John Blankenship, appearing at a construction site at 1822 San Pascual Street, said red tape and financial hurdles have ended his condo building years.
Paul Wellman

With some bitterness, condo developer John Blankenship declared to the City of Santa Barbara’s Planning Commission that he would not stand before them again. After 37 years in the business, Blankenship said that he was defeated not only by a declining market and the subprime loan crisis, but by a city permitting process that prevented him from profiting on his projects. It is the city’s loss, he added, because for the past couple of years Blankenship Construction has been one of the few still creating condos in the $600,000-$700,000 range-middle-class workforce housing, just like the city said it needs.
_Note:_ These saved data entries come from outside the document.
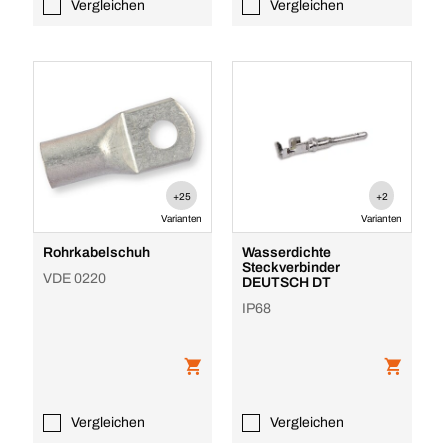
Vergleichen
Vergleichen
+25
+2
Varianten
Varianten
Rohrkabelschuh
Wasserdichte
Steckverbinder
VDE 0220
DEUTSCH DT
IP68
Vergleichen
Vergleichen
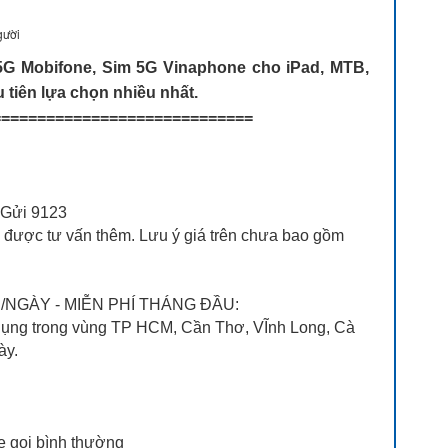
gười
m 5G Mobifone, Sim 5G Vinaphone cho iPad, MTB,
u tiên lựa chọn nhiều nhất.
============================
 Gửi 9123
ể được tư vấn thêm. Lưu ý giá trên chưa bao gồm
/NGÀY - MIỄN PHÍ THÁNG ĐẦU:
 dụng trong vùng TP HCM, Cần Thơ, VĨnh Long, Cà
ày.
he gọi bình thường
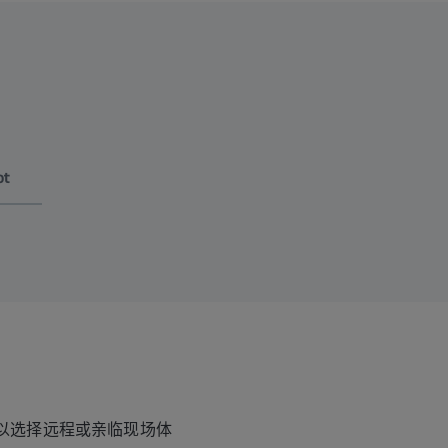
ot
以选择远程或亲临现场体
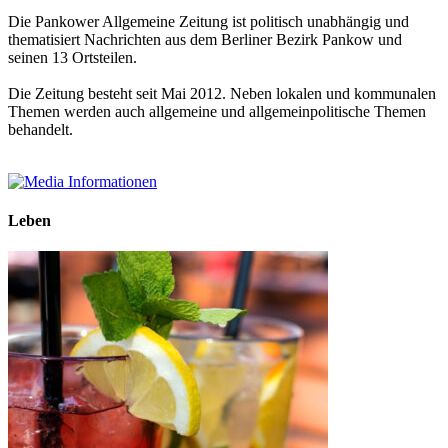
Die Pankower Allgemeine Zeitung ist politisch unabhängig und
thematisiert Nachrichten aus dem Berliner Bezirk Pankow und
seinen 13 Ortsteilen.
Die Zeitung besteht seit Mai 2012. Neben lokalen und kommunalen
Themen werden auch allgemeine und allgemeinpolitische Themen
behandelt.
Leben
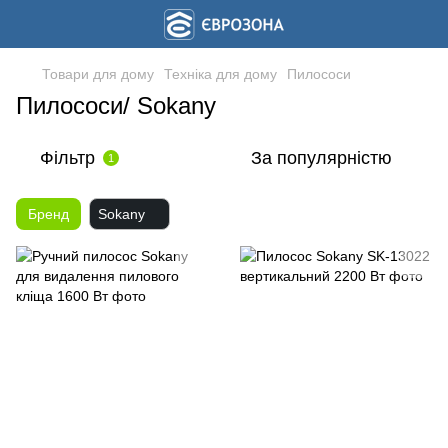
Товари для дому
Техніка для дому
Пилососи
Пилососи/ Sokany
Фільтр
За популярністю
1
Бренд
Sokany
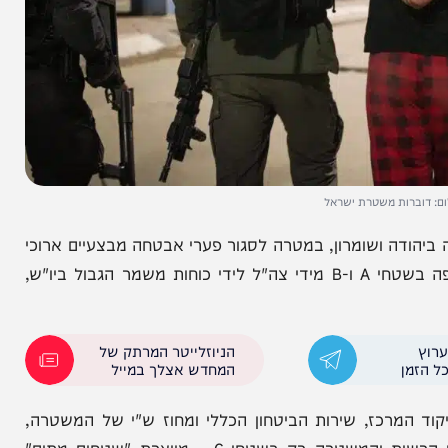
ת משטרת ישראל
ה ושומרון, במטרה לסגור פערי אבטחה מבצעיים ארוכי
שנים. שינוי מרכזי הוא העברת את האחריות על האכיפה בשטחי A ו-B מידי צה"ל לידי כוחות משמר הגבול ביו"ש,
הניוזלייטר המרתק של
המחדש אצלך במייל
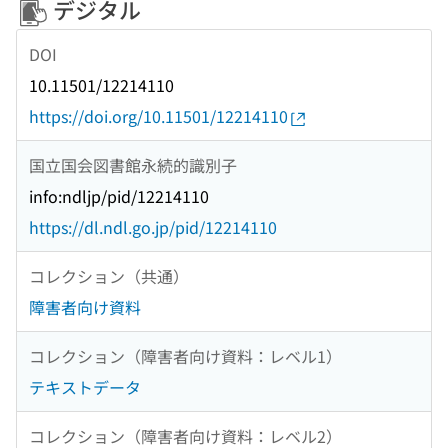
デジタル
DOI
10.11501/12214110
https://doi.org/10.11501/12214110
国立国会図書館永続的識別子
info:ndljp/pid/12214110
https://dl.ndl.go.jp/pid/12214110
コレクション（共通）
障害者向け資料
コレクション（障害者向け資料：レベル1）
テキストデータ
コレクション（障害者向け資料：レベル2）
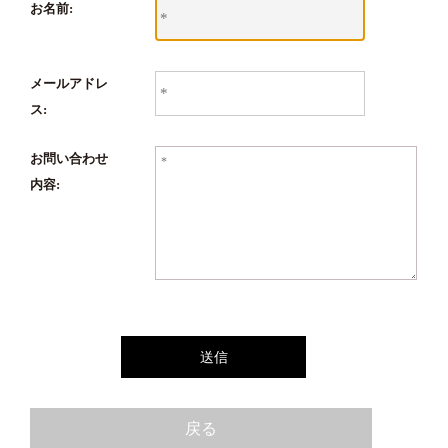
お名前:
メールアドレ
ス:
お問い合わせ
内容:
戻る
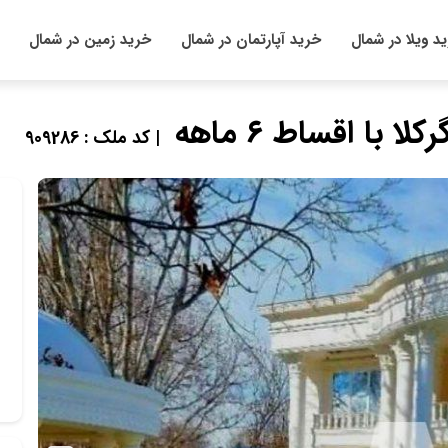
د ویلا در شمال
خرید آپارتمان در شمال
خرید زمین در شمال
| کد ملک : 909286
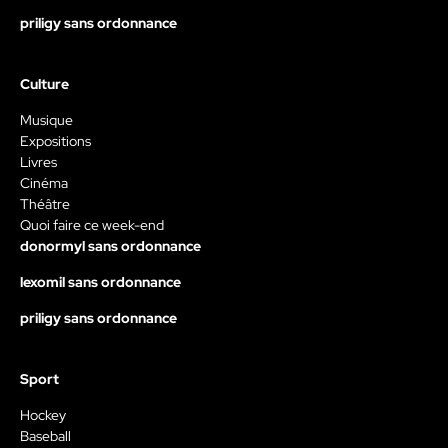
priligy sans ordonnance
Culture
Musique
Expositions
Livres
Cinéma
Théâtre
Quoi faire ce week-end
donormyl sans ordonnance
lexomil sans ordonnance
priligy sans ordonnance
Sport
Hockey
Baseball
Blankenship said he has 29 such units scattered throughout the city that have gone through the entire permitting process but that he cannot afford to build, much less include the solar panels that he promised. He blamed the problem in large part on delays such as the “21 months and three redesigns” that staff had required for his four-unit condo project on San Andres Street, which was the subject before the Planning Commission when Blankenship delivered his speech on the afternoon of January 10. Costly delays; plus the $140,000 he had to spend on “sound studies, biological studies, archaeology and geology studies.” Blankenship particularly resented the fact that Councilmember Helene Schneider, on a “Touring with the Candidates” video during her recent campaign for re-election, posed in front of one of another Blankenship’s projects (though it wasn’t identified as such), a seven-unit complex at 1822 San Pascual,Street, the only workforce condos then under construction in the entire city. She said, “This is what we don’t need in Santa Barbara.”

Some of the project’s neighbors were on hand to object to Blankenship’s project at 1236 San Andres Street, adjacent to Bohnett Park, where four smallish condos would replace two 1920s redwood-framed craftsman bungalows. Immediately after the seven commissioners voted unanimously to approve Blankenship’s plans, he walked over to where the neighbors were sitting and said, “I’m not going to build it,” in a tone that was more accusatory than reassuring.

“It used to be worth it. An entitled property used to be worth money” – Hazel Blankenship

Just to be sure, the neighbors will now appeal to the City Council, though Blankenship and his wife, Hazel, continued to insist that they will not build, especially in light of the glut of low-end condos on the market in Santa Barbara: Currently 184 are comparable to those built by Blankenship. A few years ago these units were fetching up to $700,000; now they are going for $450,000. While city processes are not to blame for the slowdown in the housing market, said Hazel Blankenship, they are to blame for driving up such developer expenses as payment of the interest on the land loan to buy the property while waiting for the project to get approved. “It used to be worth it. An entitled property used to be worth money,” she said. In fact, the couple used to sell the properties after taking projects through the city process, as often as they would erect the building themselves.

Most of the buyers for their $600,000 condos were subprime borrowers, and although the last count shows a mere 41 homes in foreclosure in the City of Santa Barbara, compared to 450 in the Santa Maria and Lompoc area, the banks have stopped making those kinds of loans. Consequently nobody, said Hazel Blankenship, including herself and her husband, “has the nerve to try to build.”

Of course, not everybody mourns the fact that it is now a buyer’s housing market in Santa Barbara, following years of escalating prices. As for Schneider, she stood by her opposition to the seven-unit San Pascual project, which she criticized for its lack of internal gardens or other outdoor space, except for the driveways. “I don’t believe in cramming as many people as possible into as small a space as possible,” Schneider said.

It remains to be seen whether reduced housing prices will alleviate the disappearance of gardens, lead to an even more severe dearth of workforce housing, or both.